Cooking time: 10 minutes

Total time:

Serves: 24

24 cooked, peeled king or tiger prawns

1 garlic clove, crushed

1tsp Chiu Chow Chili oil or fresh chopped red chilli (adjust to your spice tolerance!)

1tsp caster sugar

½ small red onion, finely chopped

2 limes

3 tortilla wraps

olive oil

2 ripe avocados

1tbsp finely chopped coriander, plus extra to garnish

I love the fresh zingy flavours of this dish! Coriander, prawn and lime is a match made in heaven. The creamy avocado and crunchy tortilla are a perfect supporting act for the show-stopping prawns. All the elements can be made in advance, quickly assembled just before your guests arrive.

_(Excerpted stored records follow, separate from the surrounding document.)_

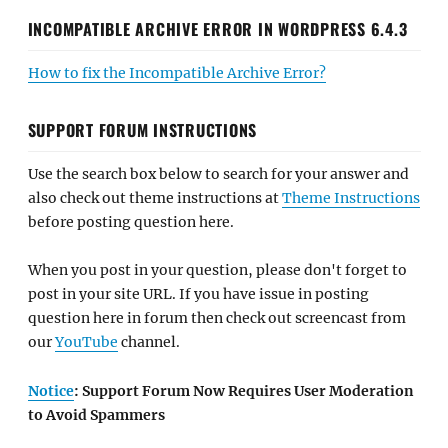
INCOMPATIBLE ARCHIVE ERROR IN WORDPRESS 6.4.3
How to fix the Incompatible Archive Error?
SUPPORT FORUM INSTRUCTIONS
Use the search box below to search for your answer and
also check out theme instructions at
Theme Instructions
before posting question here.
When you post in your question, please don't forget to
post in your site URL. If you have issue in posting
question here in forum then check out screencast from
our
YouTube
channel.
Notice
: Support Forum Now Requires User Moderation
to Avoid Spammers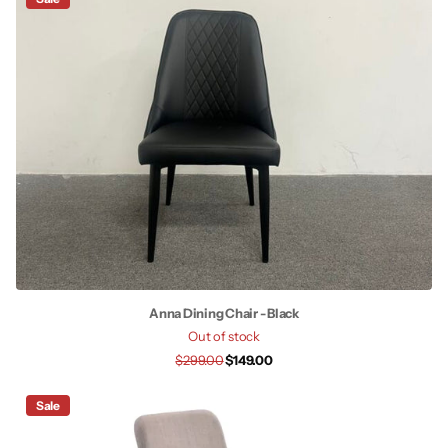
Anna Dining Chair - Black
Out of stock
$299.00
$149.00
Sale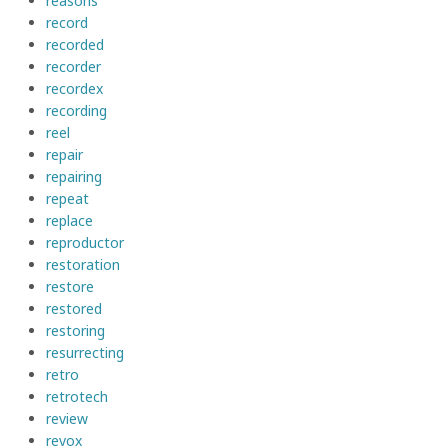
reasons
record
recorded
recorder
recordex
recording
reel
repair
repairing
repeat
replace
reproductor
restoration
restore
restored
restoring
resurrecting
retro
retrotech
review
revox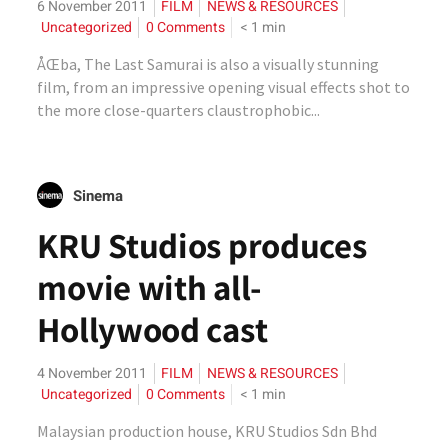
6 November 2011
FILM
NEWS & RESOURCES
Uncategorized
0 Comments
< 1
min
ÅŒba, The Last Samurai is also a visually stunning
film, from an impressive opening visual effects shot to
the more close-quarters claustrophobic...
Sinema
KRU Studios produces
movie with all-
Hollywood cast
4 November 2011
FILM
NEWS & RESOURCES
Uncategorized
0 Comments
< 1
min
Malaysian production house, KRU Studios Sdn Bhd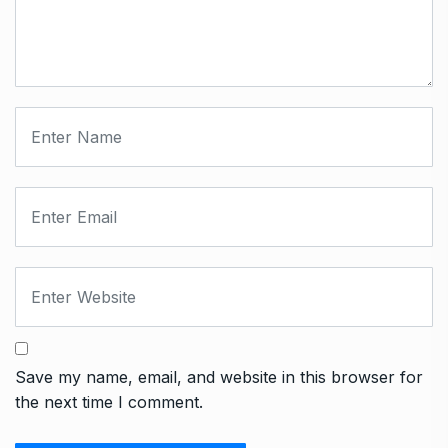
Save my name, email, and website in this browser for
the next time I comment.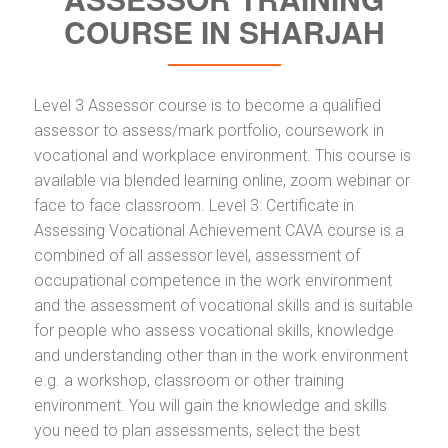
COURSE IN SHARJAH
Level 3 Assessor course is to become a qualified
assessor to assess/mark portfolio, coursework in
vocational and workplace environment. This course is
available via blended learning online, zoom webinar or
face to face classroom. Level 3: Certificate in
Assessing Vocational Achievement CAVA course is a
combined of all assessor level, assessment of
occupational competence in the work environment
and the assessment of vocational skills and is suitable
for people who assess vocational skills, knowledge
and understanding other than in the work environment
e.g. a workshop, classroom or other training
environment. You will gain the knowledge and skills
you need to plan assessments, select the best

  1. Mix the garlic, chilli, sugar, red onion and the juice of a lime, add the prawns then cover and chill for 3 hours, or ideally overnight.
  2. For the tortillas: Preheat the oven to 180°C. Brush a baking sheet with olive oil. Using a pastry cutter, stamp about 24 circles of approx 2cm from the tortillas. Place on the prepared baking sheet and brush with the oil. Bake for 8-10 minutes, or until crisp and lightly golden. Remove from the oven and pop on a baking rack to cool (this can be done the day before and stored in an airtight container).
  3. Using a spoon, scoop out the flesh of the avocado and squash with a fork, season to taste.
  4. Just before serving, season the marinated prawns and mix in chopped coriander.
  5. Up to 30 mins before serving, assemble the tortillas by spreading a teaspoon of the avocado mixture on each base, then top each with a prawn or two. Give it all a good squeeze of lime! Garnish with a sprig of coriander and serve.